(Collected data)
--*--

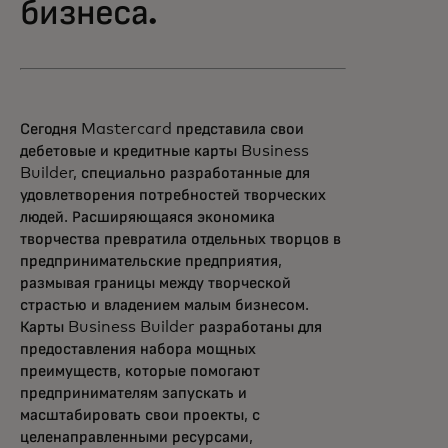
бизнеса.
Сегодня Mastercard представила свои
дебетовые и кредитные карты Business
Builder, специально разработанные для
удовлетворения потребностей творческих
людей. Расширяющаяся экономика
творчества превратила отдельных творцов в
предпринимательские предприятия,
размывая границы между творческой
страстью и владением малым бизнесом.
Карты Business Builder разработаны для
предоставления набора мощных
преимуществ, которые помогают
предпринимателям запускать и
масштабировать свои проекты, с
целенаправленными ресурсами,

--*--

#### WHAT NEEDS TO BE DONE:
Could you find every line in the records above that has the string "Business" and copy it?

#### FINAL ANSWER:
дебетовые и кредитные карты Business
Карты Business Builder разработаны для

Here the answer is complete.